Evaluating Language Models
Extrinsic evaluation
Best way to evaluate the performance of a language model
Embed LM in an application and measure how much the application improves
For speech recognition, we can compare the performance of two language models by running the speech recognizer twice, once with each language model, and seeing which gives the more accurate transcription.
🔴 Problem: running big NLP systems end-to-end is often very expensive
Intrinsic evaluation
measures the quality of a model independent of any application.

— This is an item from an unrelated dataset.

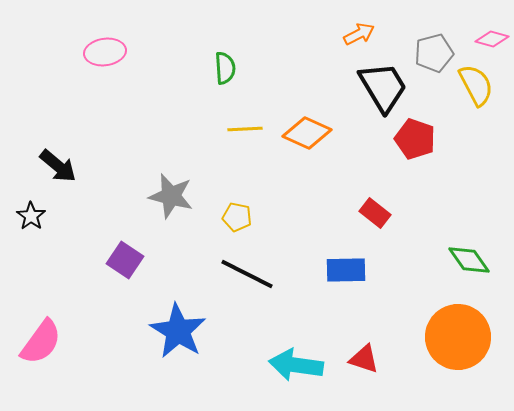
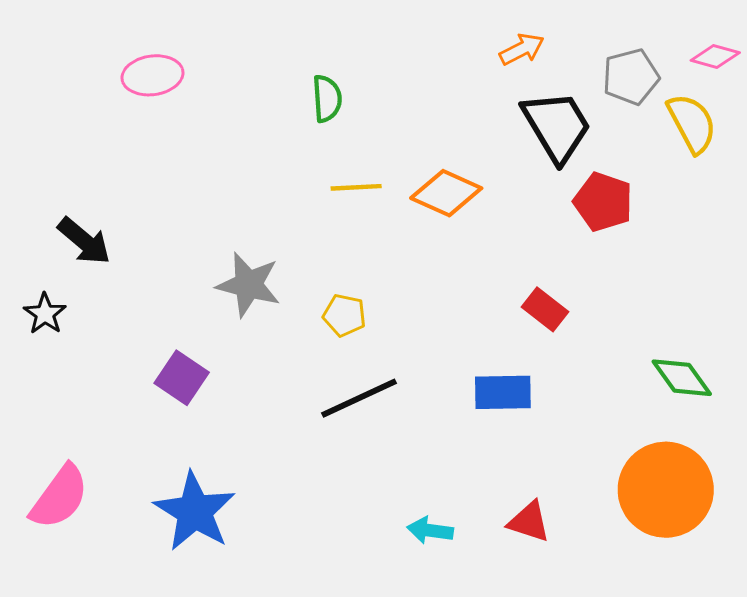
black line: (247, 274) -> (359, 398), turned -52
blue star: (178, 331) -> (195, 511), moved
cyan arrow: (296, 365) -> (430, 530), size x0.6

Can be used to quickly evaluate potential improvements in a language model
We need
- Training set (Training corpus)
- Development test set (devset)
- Also called Validation set (see wiki)
- Particular test set
- Implicitly tune to its characteristics
- Test set (Test corpus)
- NOT to let the test sentences into the training set!
- Truely UNSEEN!
- In practice: divide data into 80% training, 10% development, and 10% test.
How it works?
- Given a corpus of text and we want to compare two different n-gram models
- we divide the data into training and test sets,
- train the parameters of both models on the training set, and
- then compare how well the two trained models fit the test set.
- “Fit the test set” means: whichever model assigns a higher probability to the test set—meaning it more accurately predicts the test set—is a better model.
- Given a corpus of text and we want to compare two different n-gram models
Perplexity
Instead of raw probability as our metric for evaluating language models, in practice we use perplexity.
The perplexity (sometimes called PP for short) of a language model on a test set is the inverse probability of the test set, normalized by the number of words.
For a test set $W=w_{1} w_{2} \ldots w_{N}$:
$$ \begin{array}{ll} \operatorname{PP}(W) &=P\left(w_{1} w_{2} \ldots w_{N}\right)^{-\frac{1}{N}} \\\\ &=\sqrt[N]{\frac{1}{P\left(w_{1} w_{2} \ldots w_{N}\right)}} \\\\ &\overset{\text{chain rule}}{=} \sqrt[N]{\displaystyle\prod_{i=1}^{N} \frac{1}{P\left(w_{i} | w_{1} \ldots w_{i-1}\right)}} \end{array} $$Thus, perplexity of W with a bigram language model is
$$ \operatorname{PP}(W)=\sqrt[N]{\prod_{i=1}^{N} \frac{1}{P\left(w_{i} | w_{i-1}\right)}} $$The higher the conditional probabil- ity of the word sequence, the lower the perplexity. Thus, minimizing perplexity is equivalent to maximizing the test set probability according to the language model.
What we generally use for word sequence in perplexity computation is the ENTIRE sequence of words in test test. Since this sequence will cross many sentence boundaries, we need to include
- the begin- and end-sentence markers
<s>
and</s>
in the probability computation. - the end-of-sentence marker
</s>
(but not the beginning-of-sentence marker<s>
) in the total count of word tokens N.
Another aspect
We can also think about perpleixty as the weighted average branching factor of a language.
- branching factor of a language: the number of possible next words that can follow any word.
Example
Consider the task of recognizing the digits in English (zero, one, two,…, nine), given that (both in some training set and in some test set) each of the 10 digits occurs with equal probability $P=\frac{1}{10}$. The perplexity of this mini-language is in fact 10.
$$ \begin{aligned} \operatorname{PP}(W) &=P\left(w_{1} w_{2} \ldots w_{N}\right)^{-\frac{1}{N}} \\\\ &=\left(\frac{1}{10}^{N}\right)^{-\frac{1}{N}} \\\\ &=\frac{1}{10}^{-1} \\\\ &=10 \end{aligned} $$Now suppose that the number zero is really frequent and occurs far more often than other numbers.
- 0 occur 91 times in the training set, and
- each of the other digits occurred 1 time each.
Now we see the following test set: 0 0 0 0 0 3 0 0 0 0
. We should expect the perplexity of this test set to be lower since most of the time the next number will be zero, which is very predictable (i.e. has a high probability). Thus, although the branching factor is still 10, the perplexity or weighted branching factor is smaller.